Maybe all the projections are wrong, and coal in West Virginia has a really bright future.  That seems pretty unlikely, and a tremendously risky bet for our state. But even if you assume for the sake of argument that it happenes, when are our political leaders going to start talking seriously about what they're going to do about black lung, or about the environmental and public health damage from mountaintop removal? Or about the safety rules that their new buddy President Trump is reversing? What about the increase so far this year in coal-mining deaths?

More importantly, exactly what would a coal boom mean for the climate crisis?

The recent attention given by the media (by the New York TimesWashington PostAssociated Press and others) to the latest national climate assessment by our nation's best scientists paints a pretty dark present and future (from the AP story):

The assessment said global temperatures will continue to rise without steep reductions in the burning of fossil fuels, with increasingly dire effects on the lives of every American.

Even if humans stop spewing heat-trapping gases today, the world will warm another half a degree (0.3 degrees Celsius), the report said, citing high confidence in those calculations. Scientists, such as Stanford University's Chris Field, say that even a few tenths of a degree of warming can have a dramatic impact on human civilization and the natural environment.

"Every increment in warming is an increment in risk," said Field, who wasn't part of the report but reviewed it for The National Academy of Sciences.

As for coal, here's what that scientific report had to say:

Carbon emissions and economic growth may be beginning to decouple, as global 20 economies led by China and the United States phase out coal and begin the transition to 21 renewable, non-carbon energy … 

But:

The cumulative carbon emissions that would allow the world to meet a given global temperature target can also be compared to known fossil fuel reserves to calculate how much of their carbon would have to "stay in the ground" to meet these targets, in the absence of widespread carbon capture and storage … 

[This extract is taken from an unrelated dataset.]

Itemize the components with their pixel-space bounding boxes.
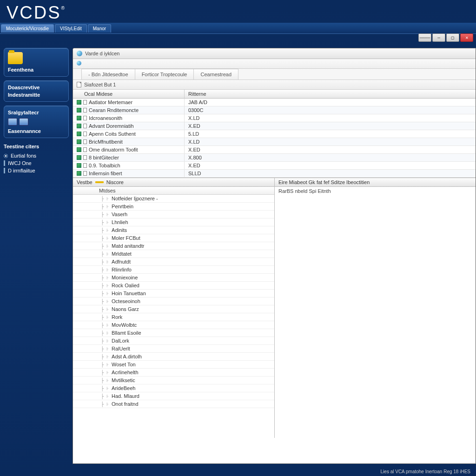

It is estimated that to meet the 2°C (3.6°F) target, two thirds of known global fossil fuel reserves would need to remain in the ground. Accounting for the differing carbon content of various types of fuels, in order to meet the 2°C target one third of oil reserves, half of gas reserves, and over 80% of coal reserves would need to remain unused, as well as any new unconventional, undeveloped, or undiscovered resources .

For more on that, you could read the paper that the new report cites, "The geographical distribution of fossil fuels unused when limiting global warming to 2 °C," published two years ago by the journal Nature.  Among other things, the paper reports:

Our results show that policy makers' instincts to exploit rapidly and completely their territorial fossil fuels are, in aggregate, inconsistent with their commitments to this temperature limit …  These results demonstrate that a stark transformation in our understanding of fossil fuel availability is necessary. Although there have previously been fears over the scarcity of fossil fuels, in a climate-constrained world this is no longer a relevant concern: large portions of the reserve base and an even greater proportion of the resource base should not be produced if the temperature rise is to remain below 2°C .

What West Virginia political leader will even try to face these facts?